------ Material for this exercise

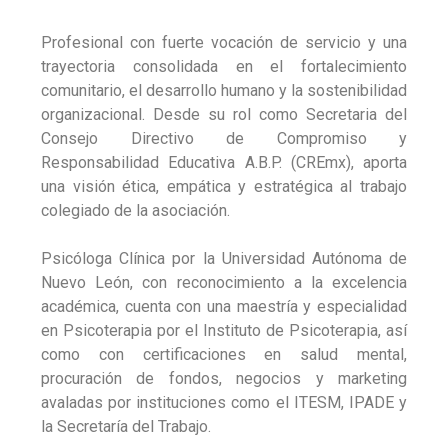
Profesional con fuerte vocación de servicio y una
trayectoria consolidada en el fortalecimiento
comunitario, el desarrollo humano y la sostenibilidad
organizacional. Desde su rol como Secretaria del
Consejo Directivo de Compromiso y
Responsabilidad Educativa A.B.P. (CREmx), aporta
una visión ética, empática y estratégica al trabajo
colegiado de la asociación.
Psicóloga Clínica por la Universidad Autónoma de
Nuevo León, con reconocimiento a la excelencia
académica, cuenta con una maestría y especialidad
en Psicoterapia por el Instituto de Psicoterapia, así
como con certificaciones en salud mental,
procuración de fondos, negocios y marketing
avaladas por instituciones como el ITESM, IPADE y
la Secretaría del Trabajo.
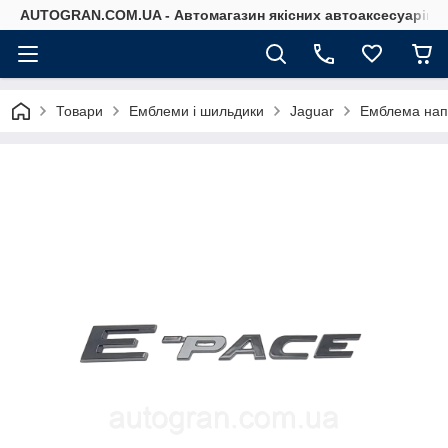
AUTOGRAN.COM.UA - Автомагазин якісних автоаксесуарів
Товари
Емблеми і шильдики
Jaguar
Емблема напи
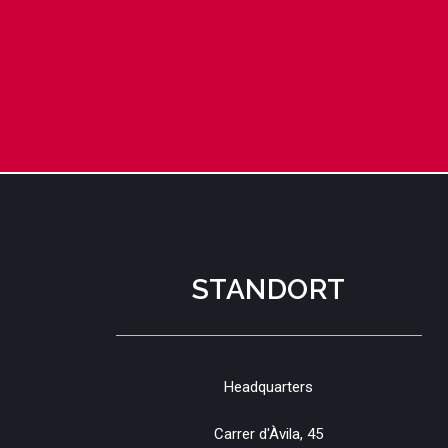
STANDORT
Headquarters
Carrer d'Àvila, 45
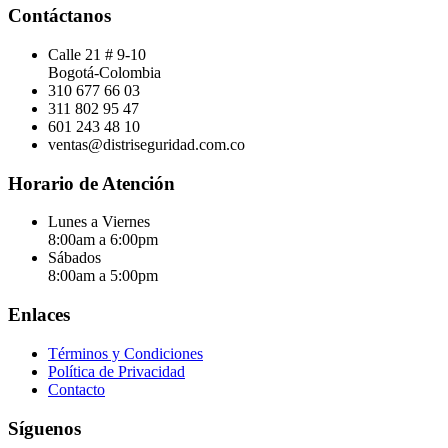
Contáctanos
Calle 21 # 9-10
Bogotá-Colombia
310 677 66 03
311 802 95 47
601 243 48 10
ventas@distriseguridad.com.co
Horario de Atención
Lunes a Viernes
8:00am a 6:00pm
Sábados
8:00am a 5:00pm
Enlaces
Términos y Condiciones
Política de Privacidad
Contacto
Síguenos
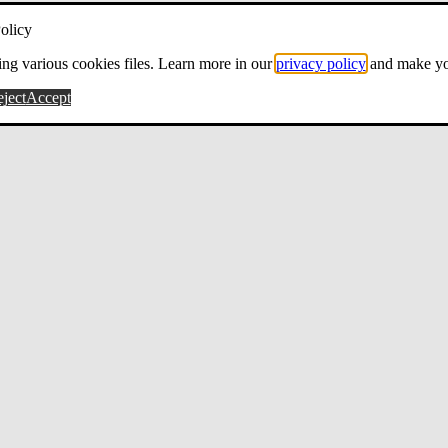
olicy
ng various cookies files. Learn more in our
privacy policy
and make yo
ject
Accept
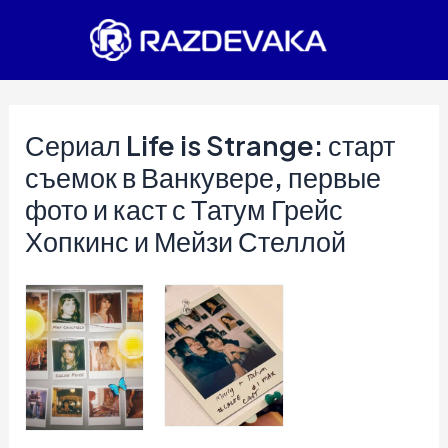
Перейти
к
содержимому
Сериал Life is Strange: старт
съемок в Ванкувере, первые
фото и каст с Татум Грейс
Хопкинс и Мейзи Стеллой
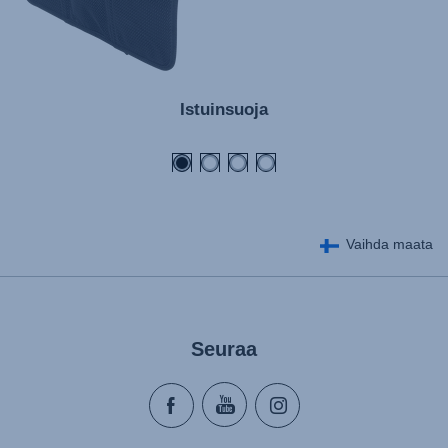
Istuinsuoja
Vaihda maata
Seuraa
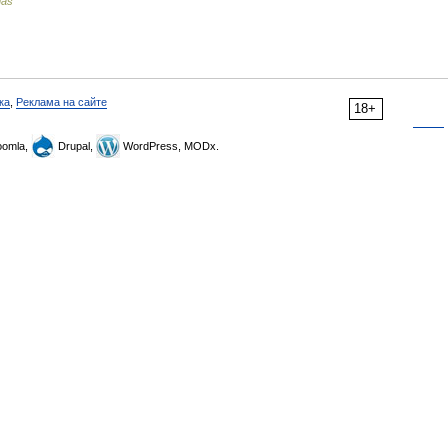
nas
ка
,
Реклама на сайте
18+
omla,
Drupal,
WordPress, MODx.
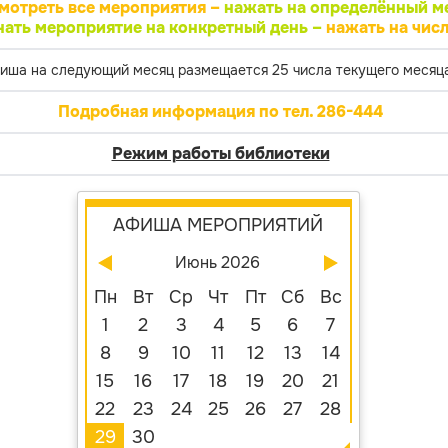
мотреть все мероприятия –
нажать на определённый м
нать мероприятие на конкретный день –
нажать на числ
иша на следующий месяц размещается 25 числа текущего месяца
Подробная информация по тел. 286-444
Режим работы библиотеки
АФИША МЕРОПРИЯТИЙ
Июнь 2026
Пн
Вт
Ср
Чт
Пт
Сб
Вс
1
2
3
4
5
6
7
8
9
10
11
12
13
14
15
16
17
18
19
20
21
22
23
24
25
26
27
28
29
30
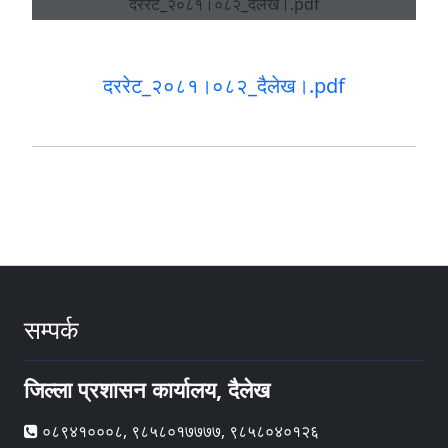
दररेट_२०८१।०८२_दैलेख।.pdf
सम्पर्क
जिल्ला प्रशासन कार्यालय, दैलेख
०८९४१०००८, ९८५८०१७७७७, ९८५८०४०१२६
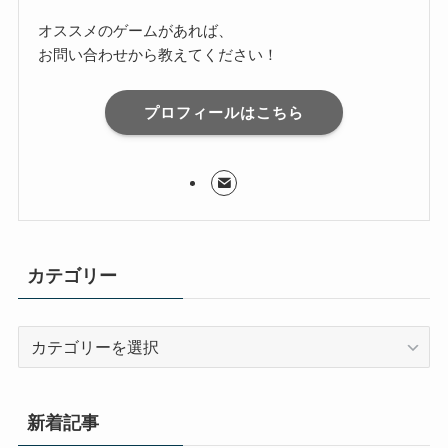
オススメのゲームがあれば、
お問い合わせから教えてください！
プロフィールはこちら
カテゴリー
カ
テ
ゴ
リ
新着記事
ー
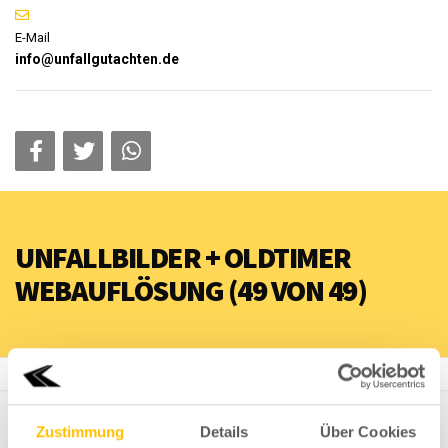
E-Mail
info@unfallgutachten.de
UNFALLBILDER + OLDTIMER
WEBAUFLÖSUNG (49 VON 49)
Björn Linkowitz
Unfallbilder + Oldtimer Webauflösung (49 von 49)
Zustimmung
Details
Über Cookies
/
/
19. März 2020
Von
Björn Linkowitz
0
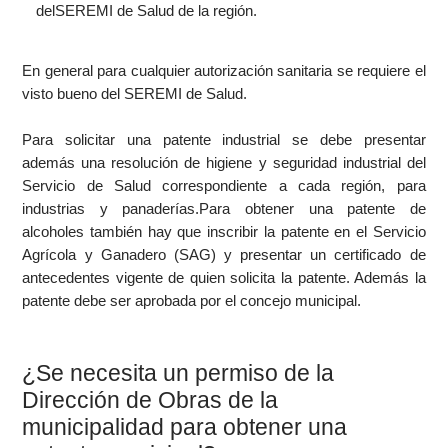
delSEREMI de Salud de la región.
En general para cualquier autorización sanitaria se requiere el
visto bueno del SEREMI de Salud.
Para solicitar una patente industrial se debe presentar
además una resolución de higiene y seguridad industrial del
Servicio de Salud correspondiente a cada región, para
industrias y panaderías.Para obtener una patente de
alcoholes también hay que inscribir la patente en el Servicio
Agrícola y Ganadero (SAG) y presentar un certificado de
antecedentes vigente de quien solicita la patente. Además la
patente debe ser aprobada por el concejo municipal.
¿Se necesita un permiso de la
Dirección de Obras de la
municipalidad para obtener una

------------

■ Task to complete ■
If an entry contains a picture, skip the picture and reproduce everything else exactly.

■ Result of this task ■
Profesional con fuerte vocación de servicio y una
trayectoria consolidada en el fortalecimiento
comunitario, el desarrollo humano y la sostenibilidad
organizacional. Desde su rol como Secretaria del
Consejo Directivo de Compromiso y
Responsabilidad Educativa A.B.P. (CREmx), aporta
una visión ética, empática y estratégica al trabajo
colegiado de la asociación.
Psicóloga Clínica por la Universidad Autónoma de
Nuevo León, con reconocimiento a la excelencia
académica, cuenta con una maestría y especialidad
en Psicoterapia por el Instituto de Psicoterapia, así
como con certificaciones en salud mental,
procuración de fondos, negocios y marketing
avaladas por instituciones como el ITESM, IPADE y
la Secretaría del Trabajo.
AUTOGRAN.COM.UA - Автомагазин якісних автоаксесуарів
Товари
Емблеми і шильдики
Jaguar
Емблема напи
STANDORT
Headquarters
Carrer d'Àvila, 45
Contáctanos
Calle 21 # 9-10
Bogotá-Colombia
310 677 66 03
311 802 95 47
601 243 48 10
ventas@distriseguridad.com.co
Horario de Atención
Lunes a Viernes
8:00am a 6:00pm
Sábados
8:00am a 5:00pm
Enlaces
Términos y Condiciones
Política de Privacidad
Contacto
Síguenos
olicy
ng various cookies files. Learn more in our
privacy policy
and make yo
ject
Accept
Перейти
к
содержимому
Сериал Life is Strange: старт
съемок в Ванкувере, первые
фото и каст с Татум Грейс
Хопкинс и Мейзи Стеллой
Istuinsuoja
Vaihda maata
Seuraa
nas
ка
,
Реклама на сайте
18+
omla,
Drupal,
WordPress, MODx.
мотреть все мероприятия –
нажать на определённый м
нать мероприятие на конкретный день –
нажать на числ
иша на следующий месяц размещается 25 числа текущего месяца
Подробная информация по тел. 286-444
Режим работы библиотеки
АФИША МЕРОПРИЯТИЙ
Июнь 2026
Пн
Вт
Ср
Чт
Пт
Сб
Вс
1
2
3
4
5
6
7
8
9
10
11
12
13
14
15
16
17
18
19
20
21
22
23
24
25
26
27
28
29
30
दररेट_२०८१।०८२_दैलेख।.pdf
सम्पर्क
जिल्ला प्रशासन कार्यालय, दैलेख
०८९४१०००८, ९८५८०१७७७७, ९८५८०४०१२६
オススメのゲームがあれば、
お問い合わせから教えてください！
プロフィールはこちら
カテゴリー
カ
テ
ゴ
リ
新着記事
ー
E-Mail
info@unfallgutachten.de
UNFALLBILDER + OLDTIMER
WEBAUFLÖSUNG (49 VON 49)
Björn Linkowitz
Unfallbilder + Oldtimer Webauflösung (49 von 49)
Zustimmung
Details
Über Cookies
/
/
19. März 2020
Von
Björn Linkowitz
0
delSEREMI de Salud de la región.
En general para cualquier autorización sanitaria se requiere el
visto bueno del SEREMI de Salud.
Para solicitar una patente industrial se debe presentar
además una resolución de higiene y seguridad industrial del
Servicio de Salud correspondiente a cada región, para
industrias y panaderías.Para obtener una patente de
alcoholes también hay que inscribir la patente en el Servicio
Agrícola y Ganadero (SAG) y presentar un certificado de
antecedentes vigente de quien solicita la patente. Además la
patente debe ser aprobada por el concejo municipal.
¿Se necesita un permiso de la
Dirección de Obras de la
municipalidad para obtener una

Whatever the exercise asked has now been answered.